Next-generation biofuels promise a practical way to replace gasoline or diesel without expensive batteries. The reality is that next-generation biofuels have had limited success so far. Still, the danger exists that a price-competitive next- generation biofuel may eventually attack traditional fossil fuels head on.
The U.S. Department of Energy recently looked at the current and near-term state of various next-generation biofuels. It found that pyrolysis has the best potential to become truly price competitive with traditional transportation fuels. Its 2012 base case has a minimum cost of $4.55 per gallon of total fuel, close to standard U.S. pump prices.
The real upside could come a couple years down the road. The DOE projects that in 2017 pyrolysis could eventually cost just $2.32 per gallon of total fuel. Now the challenge is in scaling the technology.
Just what is pyrolysis and how real is the threat?
Pyrolysis is the decomposition of organic compounds in the presence of very high temperatures. This means that you can heat up organic matter like grass and break it down into its more fundamental elements to produce biodiesel. KiOR (NASDAQ: KIOR) uses this technology to take common biomatter like switch grass and wood chips, feed it into a facility, and produce fuels like gasoline and diesel.
The reality is that in the short term KiOR poses little threat to the fossil fuel industry. Management has fed investors overly optimistic expectations, and the company has been plagued with production issues. KiOR proudly states that its Columbus facility can produce 13 million gallons per year, but it expects that its 2013 full-year production will only be 920,000 gallons.
KiOR is still a development-stage company so struggles in the ramping-up process are to be expected, but there are other challenges. Management expects to continue posting operating losses at least until 2015, and as of Sept. 30, it had already accumulated losses of $339.7 million. The bottom line is that until KiOR's Columbus facility proves itself, the oil industry has little to worry about.
Another attractive idea is to bioengineer algae to produce large amounts of oil. This strategy is nice and simple, but with current estimates it is simply too expensive to compete with traditional fossil fuels. The DOE's baseline estimates project that algae-based biodiesel would need a price of about $20 per gallon to break even. Advances in productivity could help bring the costs down below $10 per gallon, but for the foreseeable future it is simply too expensive.
Solazyme (TVIA) continues to research this technology and is seeing some success with its innovative business model. It understands that it will not be able to compete with fossil fuel markets anytime soon. Instead it is focusing on higher-value oils. Its products have come along nicely, and it has deals with big companies like Unilever and Goulston.

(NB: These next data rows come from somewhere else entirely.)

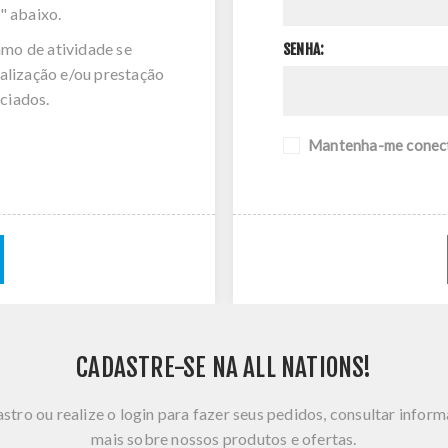
" abaixo.
amo de atividade se
SENHA:
alização e/ou prestação
ciados.
Mantenha-me conec
CADASTRE-SE NA ALL NATIONS!
stro ou realize o login para fazer seus pedidos, consultar infor
mais sobre nossos produtos e ofertas.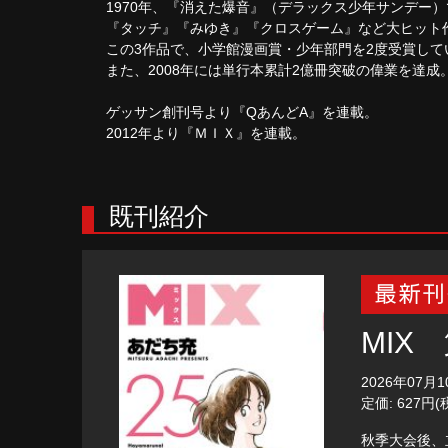
1970年、『消えた爆音』（デラックス少年サンデー
『タッチ』『みゆき』『クロスゲーム』など大ヒット
この3作品で、小学館漫画賞・少年部門を2度受賞して
また、2008年には単行本累計2億冊突破の偉業を達成
ゲッサン創刊号より『QあんどA』を連載。
2012年より『ＭＩＸ』を連載。
既刊紹介
MIX
2026年07月
定価: 627円(
秋季大会後、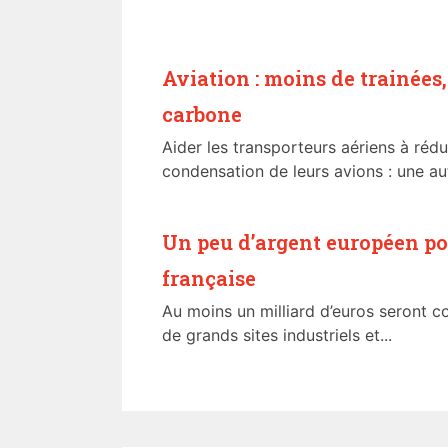
Aviation : moins de trainées, 
carbone
Aider les transporteurs aériens à rédu
condensation de leurs avions : une aut
Un peu d’argent européen pou
française
Au moins un milliard d’euros seront c
de grands sites industriels et...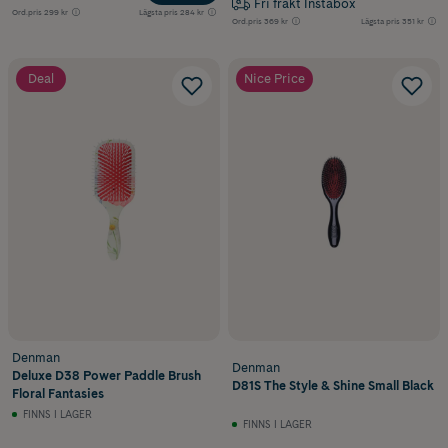
Fri frakt Instabox
Ord.pris
299 kr
Lägsta pris
284 kr
Ord.pris
369 kr
Lägsta pris
351 kr
Deal
Nice Price
Denman
Denman
Deluxe D38 Power Paddle Brush
D81S The Style & Shine Small Black
Floral Fantasies
FINNS I LAGER
FINNS I LAGER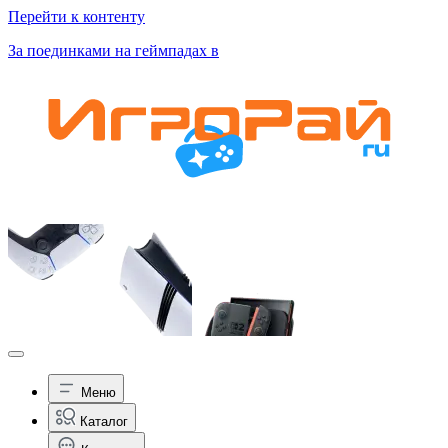
Перейти к контенту
За поединками на геймпадах в
Меню
Каталог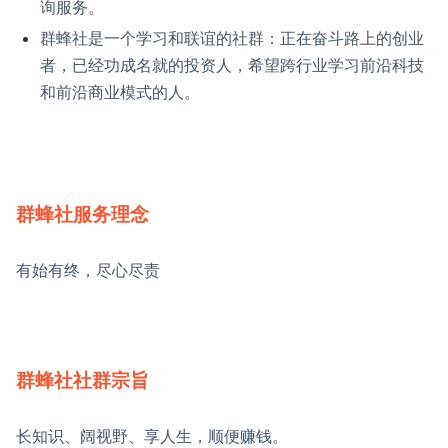
询服务。
群蜂社是一个学习和联谊的社群：正在奋斗路上的创业
者，已经功成名就的投资人，希望跨行业学习前沿科技
和前沿商业模式的人。
群蜂社服务理念
有始有终，尽心尽责
群蜂社社群宗旨
长知识、阔视野、享人生，顺便赚钱。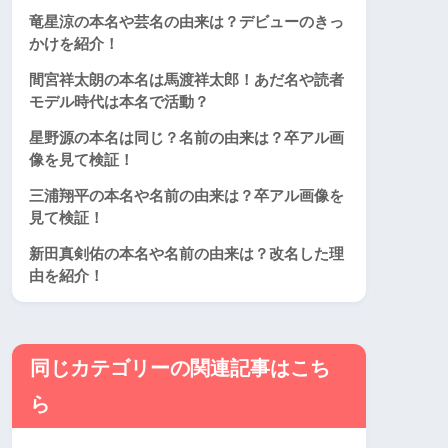
竜星涼の本名や芸名の由来は？デビューのきっ
かけを紹介！
間宮祥太朗の本名は馬渡祥太郎！あだ名や読者
モデル時代は本名で活動？
星野源の本名は同じ？名前の由来は？卒アル画
像を見て検証！
三浦翔平の本名や名前の由来は？卒アル画像を
見て検証！
新田真剣佑の本名や名前の由来は？改名した理
由を紹介！
同じカテゴリーの関連記事はこち
ら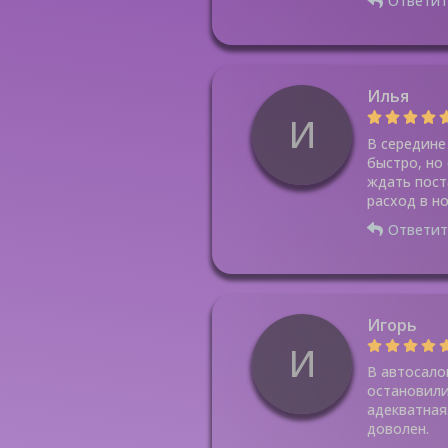
Ответит
Илья
И
В середине
быстро, но
ждать пост
расход в н
Ответит
Игорь
И
В автосало
остановили
адекватная
доволен.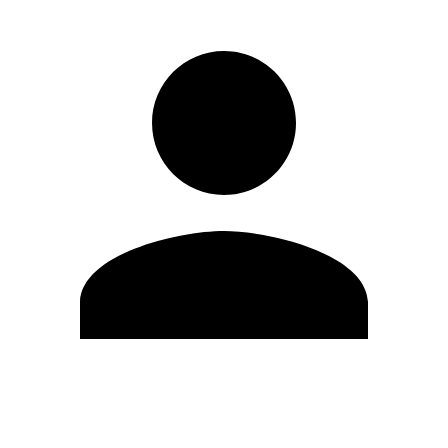
Editar Perfil
Cambiar contraseña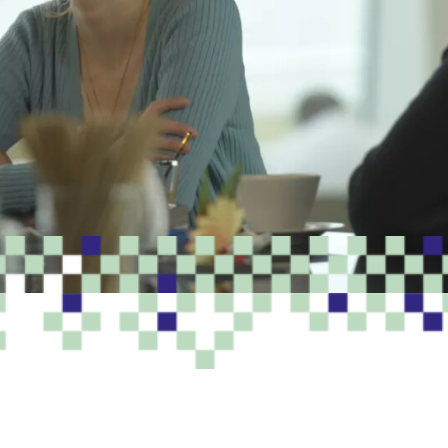
PROGRAMME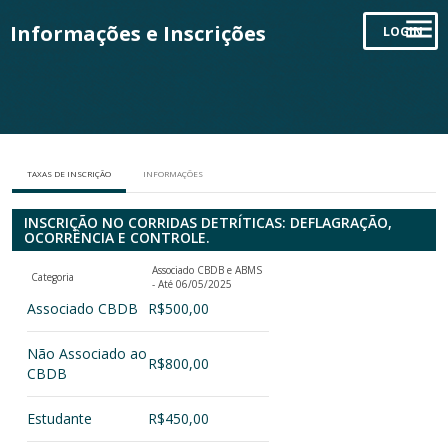
Informações e Inscrições
LOGIN
TAXAS DE INSCRIÇÃO
INFORMAÇÕES
INSCRIÇÃO NO CORRIDAS DETRÍTICAS: DEFLAGRAÇÃO,
OCORRÊNCIA E CONTROLE.
Associado CBDB e ABMS
Categoria
- Até 06/05/2025
Associado CBDB
R$500,00
Não Associado ao
R$800,00
CBDB
Estudante
R$450,00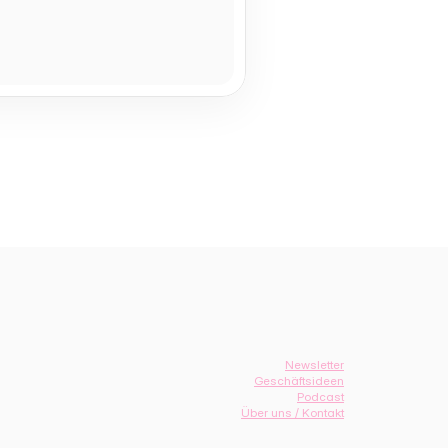
Newsletter
Geschäftsideen
Podcast
Über uns / Kontakt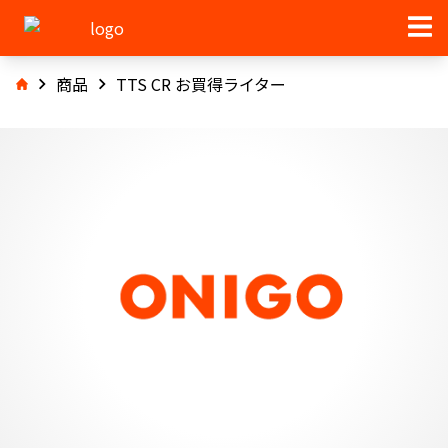
商品
TTS CR お買得ライター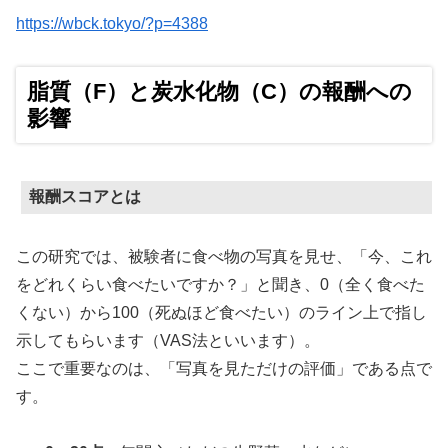
https://wbck.tokyo/?p=4388
脂質（F）と炭水化物（C）の報酬への
影響
報酬スコアとは
この研究では、被験者に食べ物の写真を見せ、「今、これ
をどれくらい食べたいですか？」と聞き、0（全く食べた
くない）から100（死ぬほど食べたい）のライン上で指し
示してもらいます（VAS法といいます）。
ここで重要なのは、「写真を見ただけの評価」である点で
す。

Solazyme hopes to become cash flow positive by 2015, though it remains to be seen just how successful its ramping process will be. The good news is that it already expects revenue of $40 million to $42 million in 2013. Its third-quarter 2013 balance sheet is attractive, with $194 million in cash, cash equivalents, and marketable securities, and it only posted a net loss of $68 million in the first three quarters of 2013.
Solazyme and its algae are not expected to compete with mass-market fossil fuels for a very long time, but Solazyme's focus on high-margin specialty oils makes it a company worth watching.
Generation 1.0 biofuels
Generation 2.0 biofuels are not expected to kill petroleum anytime soon, but ethanol can be quite profitable. Valero Energy (VLO 1.92%) runs a big ethanol operation, producing an average of 3.6 million gallons of ethanol per day in Q4 2013. The ethanol division managed to produce operating income of $491 million in 2013 thanks to falling corn prices and small ethanol inventories.
Valero's 2013 earnings show that its integrated model is a winner. Ethanol mandates can squeeze refiners' margins, but Valero's big ethanol facilities offset the situation. By playing both sides of the coin, Valero stabilizes its total profit and makes its dividend more secure.
After the price squeeze in renewable identification numbers, or RINs, Marathon Petroleum (MPC 1.02%) decided that it needs more biofuel assets to help protect it from the volatile biofuel markets. With good reason Marathon Petroleum paid $75 million for interests in three ethanol companies. In the first three quarters of 2013, its RIN bill increased to $185 million from $70 million in the same period in 2012.
These latest ethanol facilities should help Marathon Petroleum in 2014, but Valero still has a pricing advantage because it acquired many of its ethanol facilities at rock-bottom bankruptcy prices.
Should the fossil fuel industry and traditional refiners like Valero and Marathon Petroleum be worrying about second-generation biofuels? Until companies like KiOR can prove that ethanol alternatives like pyrolysis are profitable at a commercial scale, there is little to worry about. If anything, Valero is on the right path with its ethanol division posting $491 million in operating income in 2013.